Across the whole listing, filter for the string "Redakcja" and copy every line that has it.

++++ DATA FOR THIS EXERCISE

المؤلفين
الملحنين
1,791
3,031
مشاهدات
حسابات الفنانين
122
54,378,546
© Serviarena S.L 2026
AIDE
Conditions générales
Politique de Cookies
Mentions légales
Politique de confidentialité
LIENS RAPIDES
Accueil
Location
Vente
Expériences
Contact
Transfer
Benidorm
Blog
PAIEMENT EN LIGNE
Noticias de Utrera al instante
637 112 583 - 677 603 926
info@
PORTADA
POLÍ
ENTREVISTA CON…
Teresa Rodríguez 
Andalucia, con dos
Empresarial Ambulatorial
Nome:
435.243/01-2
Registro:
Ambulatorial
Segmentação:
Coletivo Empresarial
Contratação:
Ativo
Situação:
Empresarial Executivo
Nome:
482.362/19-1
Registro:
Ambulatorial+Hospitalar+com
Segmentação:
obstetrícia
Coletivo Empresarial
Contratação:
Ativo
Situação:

++++++++
++++ DATA FOR THIS EXERCISE

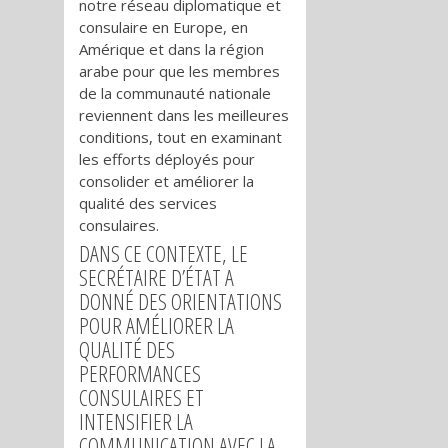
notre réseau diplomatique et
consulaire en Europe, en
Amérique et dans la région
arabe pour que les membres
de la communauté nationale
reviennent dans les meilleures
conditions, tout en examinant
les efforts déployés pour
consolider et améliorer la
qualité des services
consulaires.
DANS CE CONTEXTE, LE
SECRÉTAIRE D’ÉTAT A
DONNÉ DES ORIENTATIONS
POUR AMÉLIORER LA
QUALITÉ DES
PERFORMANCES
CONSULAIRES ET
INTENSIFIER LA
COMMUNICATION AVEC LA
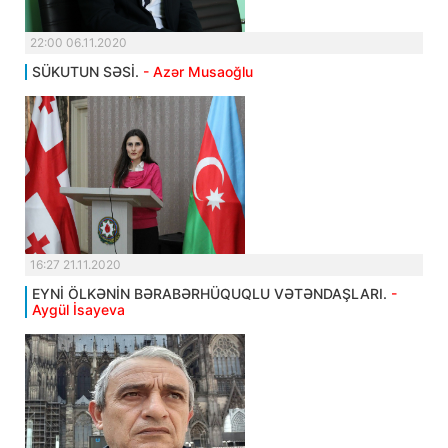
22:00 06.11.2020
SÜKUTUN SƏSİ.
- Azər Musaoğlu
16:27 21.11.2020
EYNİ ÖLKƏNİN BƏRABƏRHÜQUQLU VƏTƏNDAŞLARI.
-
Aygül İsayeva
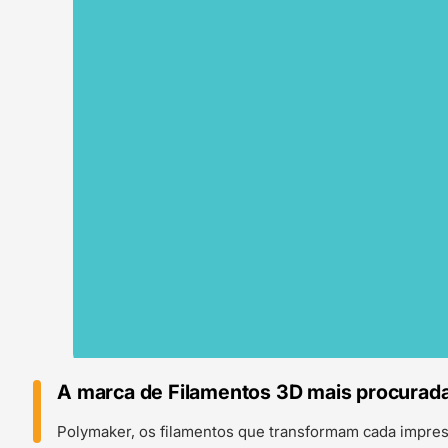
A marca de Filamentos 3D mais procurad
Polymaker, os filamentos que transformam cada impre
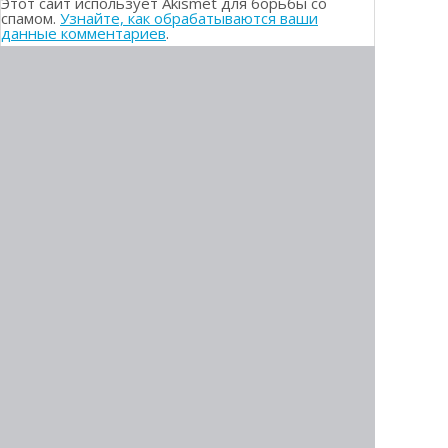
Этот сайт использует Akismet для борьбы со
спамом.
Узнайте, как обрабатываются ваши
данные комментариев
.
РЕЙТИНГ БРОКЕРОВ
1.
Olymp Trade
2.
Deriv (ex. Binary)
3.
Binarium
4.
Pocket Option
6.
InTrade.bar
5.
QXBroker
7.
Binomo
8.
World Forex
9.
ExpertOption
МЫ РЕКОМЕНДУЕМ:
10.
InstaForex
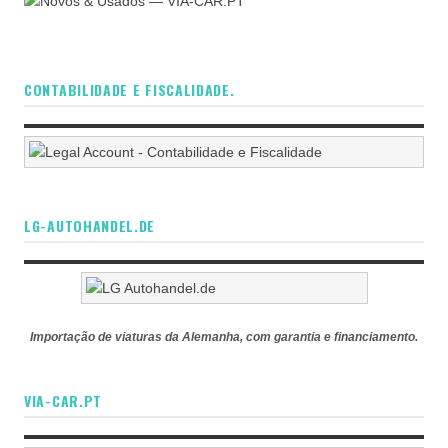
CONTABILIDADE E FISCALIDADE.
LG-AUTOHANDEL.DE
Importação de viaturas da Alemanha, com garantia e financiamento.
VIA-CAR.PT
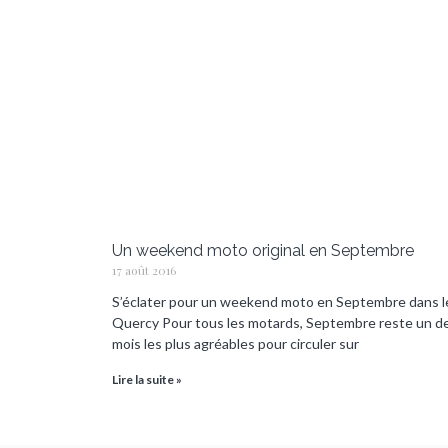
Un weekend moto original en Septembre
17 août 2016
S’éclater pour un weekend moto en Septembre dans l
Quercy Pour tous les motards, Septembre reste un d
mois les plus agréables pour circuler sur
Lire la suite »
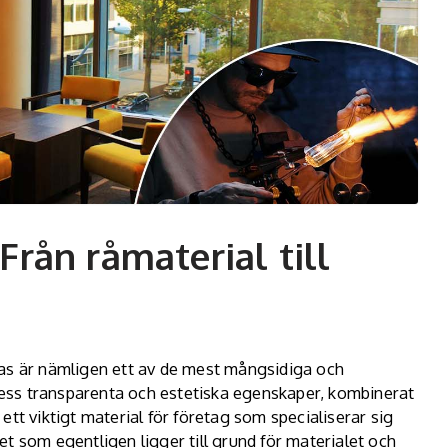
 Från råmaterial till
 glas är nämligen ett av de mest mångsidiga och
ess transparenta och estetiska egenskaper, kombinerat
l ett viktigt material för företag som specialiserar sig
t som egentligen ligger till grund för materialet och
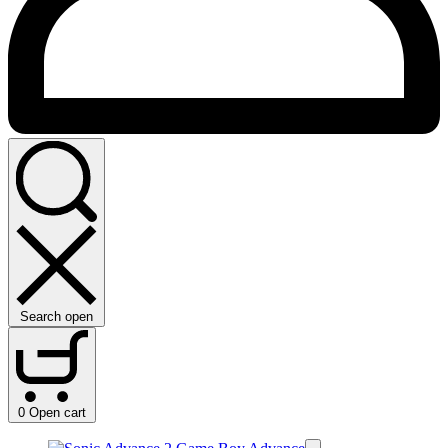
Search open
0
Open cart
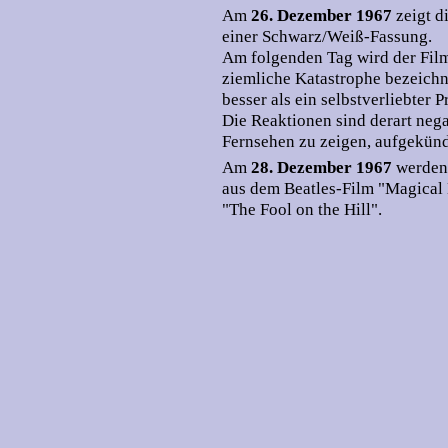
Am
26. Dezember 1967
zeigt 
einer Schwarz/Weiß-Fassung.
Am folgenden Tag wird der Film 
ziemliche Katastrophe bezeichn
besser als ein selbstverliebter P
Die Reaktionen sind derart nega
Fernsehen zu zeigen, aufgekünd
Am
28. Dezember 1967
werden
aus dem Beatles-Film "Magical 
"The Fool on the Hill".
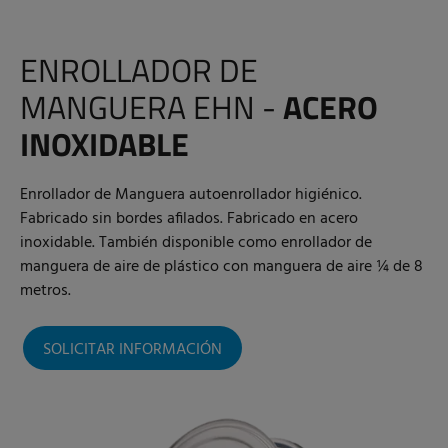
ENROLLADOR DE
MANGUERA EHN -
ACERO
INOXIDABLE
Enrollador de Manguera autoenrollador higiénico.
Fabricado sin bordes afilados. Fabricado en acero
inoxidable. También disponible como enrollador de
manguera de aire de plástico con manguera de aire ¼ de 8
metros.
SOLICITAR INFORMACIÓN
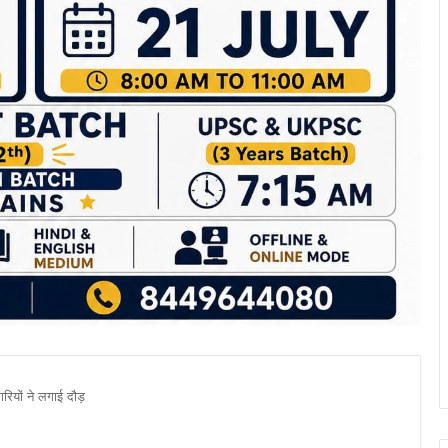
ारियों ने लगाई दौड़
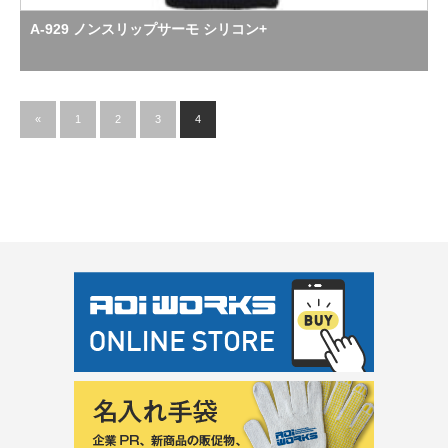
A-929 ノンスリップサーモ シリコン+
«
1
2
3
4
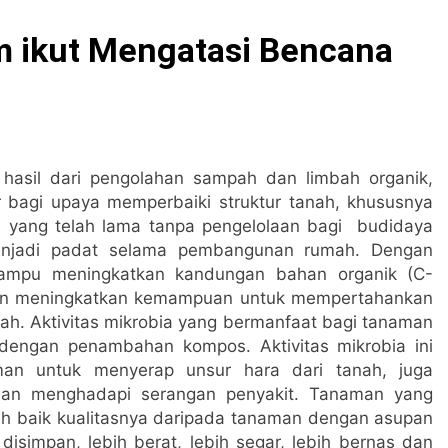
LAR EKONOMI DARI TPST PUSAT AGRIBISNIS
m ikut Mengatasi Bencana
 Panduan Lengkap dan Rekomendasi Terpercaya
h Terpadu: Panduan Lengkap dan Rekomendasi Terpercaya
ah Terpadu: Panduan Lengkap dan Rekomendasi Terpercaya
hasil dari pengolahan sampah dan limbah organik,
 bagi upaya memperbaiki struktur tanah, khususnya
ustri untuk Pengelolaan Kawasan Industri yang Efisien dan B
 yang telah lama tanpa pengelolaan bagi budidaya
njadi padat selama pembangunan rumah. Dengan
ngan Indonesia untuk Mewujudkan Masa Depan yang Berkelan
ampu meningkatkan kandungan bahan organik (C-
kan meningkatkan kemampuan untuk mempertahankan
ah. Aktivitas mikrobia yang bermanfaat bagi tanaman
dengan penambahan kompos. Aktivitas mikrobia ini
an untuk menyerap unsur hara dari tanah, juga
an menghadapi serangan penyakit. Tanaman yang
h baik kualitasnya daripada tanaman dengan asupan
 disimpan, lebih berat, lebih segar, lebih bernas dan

++++++++
++++ DATA FOR THIS EXERCISE

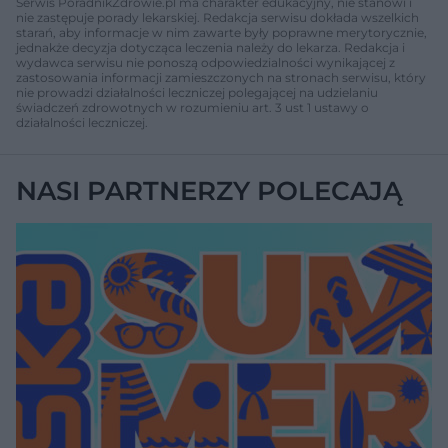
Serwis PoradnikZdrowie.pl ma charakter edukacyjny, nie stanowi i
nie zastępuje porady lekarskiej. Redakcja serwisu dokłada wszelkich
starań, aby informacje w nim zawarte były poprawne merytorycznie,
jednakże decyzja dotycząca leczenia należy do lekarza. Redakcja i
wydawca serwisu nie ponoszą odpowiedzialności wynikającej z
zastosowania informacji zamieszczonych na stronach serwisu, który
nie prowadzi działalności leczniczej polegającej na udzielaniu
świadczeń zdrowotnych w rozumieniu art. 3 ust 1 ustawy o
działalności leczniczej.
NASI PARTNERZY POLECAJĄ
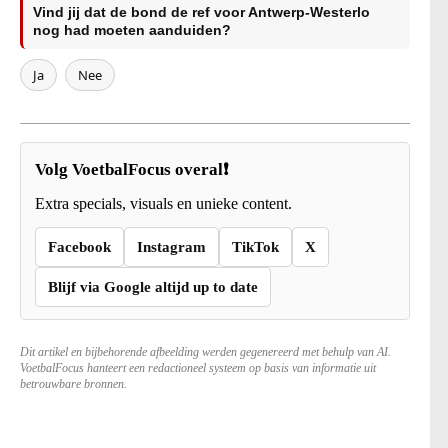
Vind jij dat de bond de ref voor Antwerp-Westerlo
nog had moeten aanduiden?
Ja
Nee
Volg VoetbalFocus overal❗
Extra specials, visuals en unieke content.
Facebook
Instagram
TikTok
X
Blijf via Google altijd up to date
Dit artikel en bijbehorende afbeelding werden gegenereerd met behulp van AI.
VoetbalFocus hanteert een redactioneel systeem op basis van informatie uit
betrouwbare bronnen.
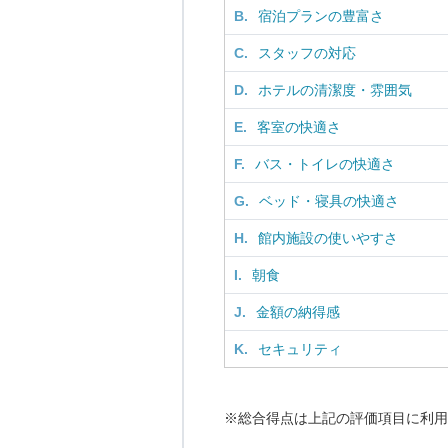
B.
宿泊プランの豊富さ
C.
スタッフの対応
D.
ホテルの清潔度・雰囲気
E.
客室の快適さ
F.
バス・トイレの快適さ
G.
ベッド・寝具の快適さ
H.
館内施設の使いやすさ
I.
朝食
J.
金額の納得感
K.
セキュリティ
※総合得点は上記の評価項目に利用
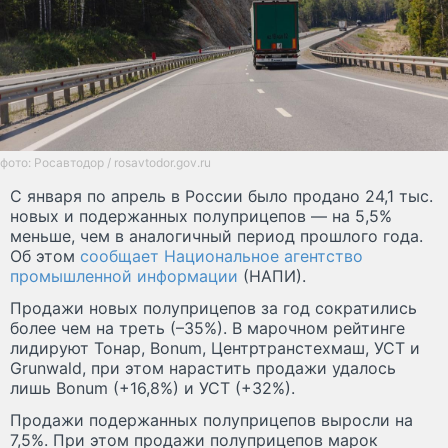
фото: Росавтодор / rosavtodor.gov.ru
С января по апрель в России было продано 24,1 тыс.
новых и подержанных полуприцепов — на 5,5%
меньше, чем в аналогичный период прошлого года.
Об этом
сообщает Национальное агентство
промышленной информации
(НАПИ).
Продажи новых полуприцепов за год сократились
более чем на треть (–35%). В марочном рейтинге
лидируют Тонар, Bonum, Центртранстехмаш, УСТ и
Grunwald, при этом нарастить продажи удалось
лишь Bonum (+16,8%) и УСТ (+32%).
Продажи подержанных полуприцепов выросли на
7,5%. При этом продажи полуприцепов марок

++++++++

▶ FINISHED EXERCISE:
nie zastępuje porady lekarskiej. Redakcja serwisu dokłada wszelkich
jednakże decyzja dotycząca leczenia należy do lekarza. Redakcja i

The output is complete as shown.